↓↓↓

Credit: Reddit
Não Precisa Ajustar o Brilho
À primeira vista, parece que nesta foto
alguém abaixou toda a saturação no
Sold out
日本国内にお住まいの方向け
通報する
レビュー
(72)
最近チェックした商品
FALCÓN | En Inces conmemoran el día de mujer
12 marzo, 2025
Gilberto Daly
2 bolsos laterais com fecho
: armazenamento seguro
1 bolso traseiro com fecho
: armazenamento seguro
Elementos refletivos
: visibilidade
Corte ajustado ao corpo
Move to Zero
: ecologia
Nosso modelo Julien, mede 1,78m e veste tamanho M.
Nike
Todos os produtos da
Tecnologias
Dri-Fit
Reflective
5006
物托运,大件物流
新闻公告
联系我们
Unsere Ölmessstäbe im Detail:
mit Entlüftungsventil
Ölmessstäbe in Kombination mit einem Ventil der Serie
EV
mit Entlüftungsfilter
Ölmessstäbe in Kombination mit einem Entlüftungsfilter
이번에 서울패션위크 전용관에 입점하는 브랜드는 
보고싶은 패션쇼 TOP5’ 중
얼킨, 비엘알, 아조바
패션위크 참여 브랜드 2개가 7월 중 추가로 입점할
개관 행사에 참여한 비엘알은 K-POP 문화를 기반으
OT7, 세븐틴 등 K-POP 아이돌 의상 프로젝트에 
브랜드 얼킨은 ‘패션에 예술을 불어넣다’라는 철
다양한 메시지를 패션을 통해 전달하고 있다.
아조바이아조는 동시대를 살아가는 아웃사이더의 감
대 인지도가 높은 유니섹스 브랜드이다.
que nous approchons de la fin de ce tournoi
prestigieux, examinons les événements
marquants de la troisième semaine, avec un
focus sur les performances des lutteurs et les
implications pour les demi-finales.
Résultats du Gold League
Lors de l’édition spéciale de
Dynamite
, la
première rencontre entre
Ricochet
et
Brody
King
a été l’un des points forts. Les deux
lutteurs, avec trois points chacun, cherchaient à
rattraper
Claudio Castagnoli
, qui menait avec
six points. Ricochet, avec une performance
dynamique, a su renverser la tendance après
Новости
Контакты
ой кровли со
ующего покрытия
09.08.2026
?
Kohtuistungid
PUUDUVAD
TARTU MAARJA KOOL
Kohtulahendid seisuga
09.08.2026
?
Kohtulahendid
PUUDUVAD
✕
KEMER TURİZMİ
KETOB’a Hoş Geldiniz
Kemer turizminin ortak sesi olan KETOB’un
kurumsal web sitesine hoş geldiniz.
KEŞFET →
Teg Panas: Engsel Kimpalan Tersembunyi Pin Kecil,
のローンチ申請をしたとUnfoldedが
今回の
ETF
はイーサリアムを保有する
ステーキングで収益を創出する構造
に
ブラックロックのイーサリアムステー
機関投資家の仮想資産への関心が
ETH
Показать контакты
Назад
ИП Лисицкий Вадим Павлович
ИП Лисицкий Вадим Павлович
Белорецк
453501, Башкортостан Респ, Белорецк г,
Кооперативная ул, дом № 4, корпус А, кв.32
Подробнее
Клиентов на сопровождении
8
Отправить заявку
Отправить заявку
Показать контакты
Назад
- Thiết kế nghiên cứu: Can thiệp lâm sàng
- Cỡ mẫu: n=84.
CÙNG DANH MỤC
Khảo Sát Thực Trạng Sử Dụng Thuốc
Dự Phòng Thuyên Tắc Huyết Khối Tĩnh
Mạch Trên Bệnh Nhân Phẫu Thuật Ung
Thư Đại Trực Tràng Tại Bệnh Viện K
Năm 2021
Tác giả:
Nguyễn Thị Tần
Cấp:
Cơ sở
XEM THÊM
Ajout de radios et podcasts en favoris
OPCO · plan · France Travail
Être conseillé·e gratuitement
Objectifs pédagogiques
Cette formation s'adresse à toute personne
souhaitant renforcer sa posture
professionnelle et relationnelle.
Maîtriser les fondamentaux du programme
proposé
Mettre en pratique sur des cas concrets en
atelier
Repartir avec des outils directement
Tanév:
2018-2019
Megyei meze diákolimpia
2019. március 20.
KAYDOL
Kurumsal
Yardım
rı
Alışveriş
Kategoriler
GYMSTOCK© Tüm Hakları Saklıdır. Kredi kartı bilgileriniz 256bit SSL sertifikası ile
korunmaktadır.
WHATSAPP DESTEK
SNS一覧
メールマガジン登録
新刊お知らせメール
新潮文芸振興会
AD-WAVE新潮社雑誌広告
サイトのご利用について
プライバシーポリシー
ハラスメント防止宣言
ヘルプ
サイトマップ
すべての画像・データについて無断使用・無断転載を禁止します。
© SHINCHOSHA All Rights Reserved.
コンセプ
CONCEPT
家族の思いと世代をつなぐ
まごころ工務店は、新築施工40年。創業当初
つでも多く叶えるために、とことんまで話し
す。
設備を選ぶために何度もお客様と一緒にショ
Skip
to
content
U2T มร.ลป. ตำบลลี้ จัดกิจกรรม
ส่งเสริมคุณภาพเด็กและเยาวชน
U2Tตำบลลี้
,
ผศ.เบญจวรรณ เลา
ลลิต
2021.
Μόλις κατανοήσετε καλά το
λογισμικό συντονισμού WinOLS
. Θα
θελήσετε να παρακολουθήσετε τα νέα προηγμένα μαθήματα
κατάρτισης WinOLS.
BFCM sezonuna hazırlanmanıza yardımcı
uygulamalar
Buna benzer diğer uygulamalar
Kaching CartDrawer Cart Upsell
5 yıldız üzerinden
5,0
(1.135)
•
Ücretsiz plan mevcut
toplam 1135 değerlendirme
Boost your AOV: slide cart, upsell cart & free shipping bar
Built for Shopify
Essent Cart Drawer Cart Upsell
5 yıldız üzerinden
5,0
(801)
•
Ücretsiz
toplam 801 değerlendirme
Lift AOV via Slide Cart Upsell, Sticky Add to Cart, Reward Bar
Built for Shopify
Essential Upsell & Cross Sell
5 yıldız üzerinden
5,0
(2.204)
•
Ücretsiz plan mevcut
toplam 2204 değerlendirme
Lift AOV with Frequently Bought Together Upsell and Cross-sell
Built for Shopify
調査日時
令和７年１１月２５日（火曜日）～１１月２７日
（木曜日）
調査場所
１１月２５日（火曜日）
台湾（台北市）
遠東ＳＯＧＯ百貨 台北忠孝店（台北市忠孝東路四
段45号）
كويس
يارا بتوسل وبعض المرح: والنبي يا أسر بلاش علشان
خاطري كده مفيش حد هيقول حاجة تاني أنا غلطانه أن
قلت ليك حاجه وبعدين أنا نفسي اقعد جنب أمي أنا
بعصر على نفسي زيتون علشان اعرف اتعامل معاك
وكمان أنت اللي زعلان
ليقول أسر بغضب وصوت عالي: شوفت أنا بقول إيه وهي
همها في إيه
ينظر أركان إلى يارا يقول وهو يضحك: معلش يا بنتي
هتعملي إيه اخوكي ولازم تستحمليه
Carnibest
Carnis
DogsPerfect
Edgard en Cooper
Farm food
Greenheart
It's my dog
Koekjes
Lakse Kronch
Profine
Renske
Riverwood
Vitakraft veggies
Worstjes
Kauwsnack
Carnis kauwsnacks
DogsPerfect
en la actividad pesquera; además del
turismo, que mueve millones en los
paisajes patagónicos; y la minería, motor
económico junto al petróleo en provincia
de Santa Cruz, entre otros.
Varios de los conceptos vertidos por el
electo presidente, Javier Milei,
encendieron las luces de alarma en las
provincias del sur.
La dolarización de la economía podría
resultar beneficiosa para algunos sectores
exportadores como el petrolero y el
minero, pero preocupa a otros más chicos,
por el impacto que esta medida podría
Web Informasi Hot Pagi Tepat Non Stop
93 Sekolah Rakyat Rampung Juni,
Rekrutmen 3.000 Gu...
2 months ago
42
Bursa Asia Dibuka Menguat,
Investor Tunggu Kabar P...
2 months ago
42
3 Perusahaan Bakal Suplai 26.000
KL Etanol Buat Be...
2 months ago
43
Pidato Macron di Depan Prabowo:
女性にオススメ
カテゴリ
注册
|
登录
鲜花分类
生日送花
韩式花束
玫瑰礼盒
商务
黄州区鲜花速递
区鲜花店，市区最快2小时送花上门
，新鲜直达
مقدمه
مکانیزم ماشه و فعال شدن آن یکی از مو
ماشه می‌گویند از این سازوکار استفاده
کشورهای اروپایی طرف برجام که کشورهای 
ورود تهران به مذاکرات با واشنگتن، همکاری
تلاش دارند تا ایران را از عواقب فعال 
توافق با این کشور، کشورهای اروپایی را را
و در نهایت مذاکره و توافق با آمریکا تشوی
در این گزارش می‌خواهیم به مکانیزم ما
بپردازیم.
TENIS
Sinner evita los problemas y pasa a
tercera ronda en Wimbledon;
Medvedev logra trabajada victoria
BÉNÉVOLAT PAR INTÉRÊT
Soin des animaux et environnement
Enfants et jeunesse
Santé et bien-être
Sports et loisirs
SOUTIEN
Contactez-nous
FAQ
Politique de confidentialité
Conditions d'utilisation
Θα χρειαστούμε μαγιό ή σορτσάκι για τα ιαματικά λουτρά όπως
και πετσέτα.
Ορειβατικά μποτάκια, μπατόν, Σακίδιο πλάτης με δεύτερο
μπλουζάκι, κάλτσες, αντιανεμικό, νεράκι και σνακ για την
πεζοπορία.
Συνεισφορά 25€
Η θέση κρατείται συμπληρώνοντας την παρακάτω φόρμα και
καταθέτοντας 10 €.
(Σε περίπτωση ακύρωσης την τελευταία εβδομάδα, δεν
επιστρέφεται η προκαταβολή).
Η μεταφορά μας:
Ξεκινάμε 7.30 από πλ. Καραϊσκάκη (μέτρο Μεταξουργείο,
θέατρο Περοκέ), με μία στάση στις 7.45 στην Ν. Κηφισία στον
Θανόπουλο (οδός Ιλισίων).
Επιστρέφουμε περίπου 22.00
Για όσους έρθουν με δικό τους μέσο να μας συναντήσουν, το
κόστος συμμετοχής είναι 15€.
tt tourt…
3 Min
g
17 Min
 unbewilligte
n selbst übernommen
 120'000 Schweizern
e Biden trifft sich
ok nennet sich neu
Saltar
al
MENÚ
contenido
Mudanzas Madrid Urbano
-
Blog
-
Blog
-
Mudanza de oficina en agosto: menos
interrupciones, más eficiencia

↑↑↑

> **EXERCISE DIRECTIONS**: Only lines with the word "Белорецк" are wanted. Find and copy them from the records above.

> **RESULT OF THE EXERCISE**:
Белорецк
453501, Башкортостан Респ, Белорецк г,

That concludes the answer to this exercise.